水いぼとは
水いぼはウイルス感染によって起こる皮膚の病気で、主に小児に多くみられます。
つるっとした白〜ピンク色のポツポツで中央に小さなへこみがあるのが特徴です。
胸やおなかなど皮膚の薄いところや、わきの下などのこすれやすいところによくできます。
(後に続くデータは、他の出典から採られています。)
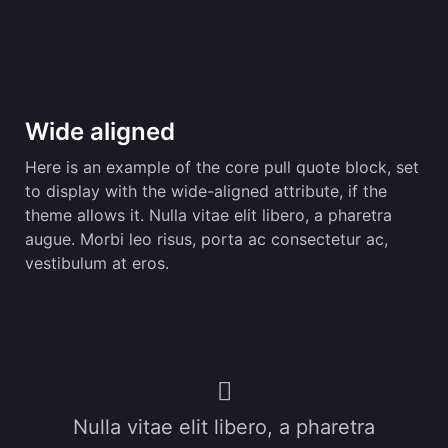
Wide aligned
Here is an example of the core pull quote block, set
to display with the wide-aligned attribute, if the
theme allows it. Nulla vitae elit libero, a pharetra
augue. Morbi leo risus, porta ac consectetur ac,
vestibulum at eros.
Nulla vitae elit libero, a pharetra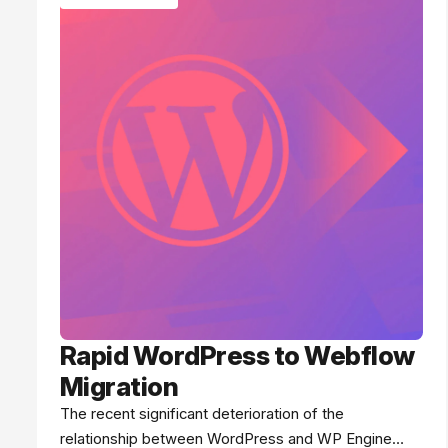
Rapid WordPress to Webflow
Migration
The recent significant deterioration of the
relationship between WordPress and WP Engine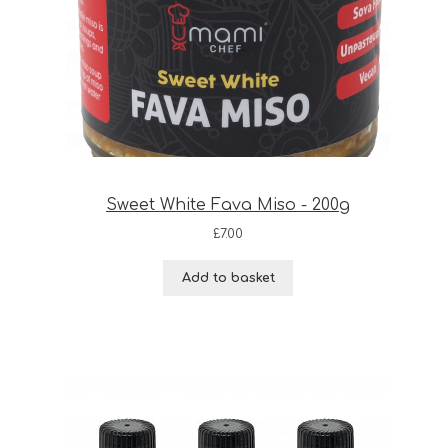
Sweet White Fava Miso - 200g
£
7.00
Add to basket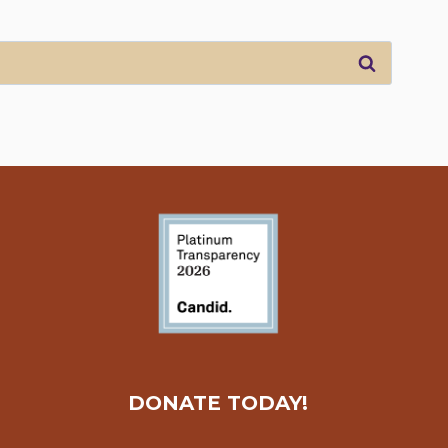
DONATE TODAY!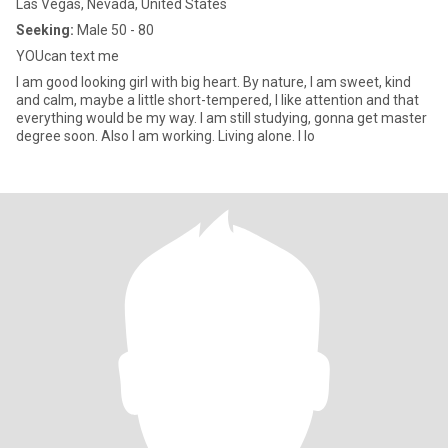
Las Vegas, Nevada, United States
Seeking:
Male 50 - 80
YOUcan text me
I am good looking girl with big heart. By nature, I am sweet, kind
and calm, maybe a little short-tempered, I like attention and that
everything would be my way. I am still studying, gonna get master
degree soon. Also I am working. Living alone. I lo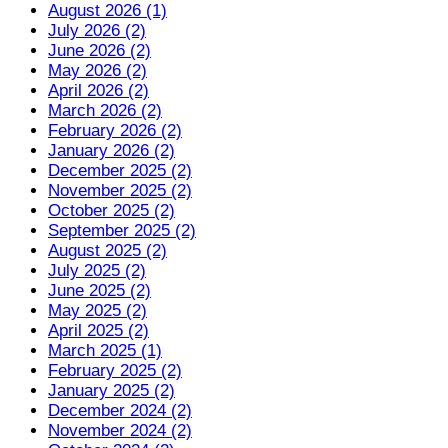
August 2026 (1)
July 2026 (2)
June 2026 (2)
May 2026 (2)
April 2026 (2)
March 2026 (2)
February 2026 (2)
January 2026 (2)
December 2025 (2)
November 2025 (2)
October 2025 (2)
September 2025 (2)
August 2025 (2)
July 2025 (2)
June 2025 (2)
May 2025 (2)
April 2025 (2)
March 2025 (1)
February 2025 (2)
January 2025 (2)
December 2024 (2)
November 2024 (2)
多くの場合、かゆみや痛みは強くありませんが、接触により周囲へ広がることがあります。
感染について
水いぼは以下のような場面で感染します。
- 皮膚どうしの接触
- タオルや衣類の共用
- 兄弟や友人とのスキンシップ
- プールの水ではなく、皮膚接触による感染が主な原因です。
- アトピー性皮膚炎や乾燥肌の方は、ウイルスに感染しやすくなります。
日常生活での注意点
- かき壊さないようにする
- タオルの共用を避ける
- 肌同士のふれあいをさける
- 保湿を行い、皮膚バリアを保つ
治療について
水いぼは自然に治癒することもありますが、以下のような場合には治療を検討します。
- 数が増えている
- かき壊している
- 周囲への感染を防ぎたい
従来の治療(摘除)
専用のピンセットでいぼを一つずつ取り除く方法です。
短時間で確実に除去できますが、痛みを伴うことがあります。
当院では事前に麻酔のシールを貼ってからおこないます。
新しい治療:塗り薬という選択肢
今年から、水いぼに対して外用薬による治療も可能になりました。
ワイキャンス(外用薬)
水いぼに直接塗布することで、いぼを除去していく治療法です。
- 痛みが少ない(※処置時)
- 小さなお子さまにも選択しやすい
- 複数個ある場合にも対応可能
- 塗布後に水ぶくれができ、その後かさぶたとなって治癒していきます。
摘除に比べると処置時の痛みはありませんが、
- 塗布した薬液が乾燥するまでじっとしている必要がある
- 塗布したあと16~24時間入浴できない
- 水ぶくれによる皮膚症状がでることがある
- 薬液が口に入ると危険
などの問題も生じることがあります。
治療法の選び方
患者さまの年齢や症状、いぼの数・部位などに応じて、摘除と外用治療を組み合わせて行うことも可能です。ご希望やご不安があれば、お気軽にご相談ください。
まとめ
水いぼは自然に治ることも多い病気ですが、現在は痛みの少ない治療選択肢も広がっています。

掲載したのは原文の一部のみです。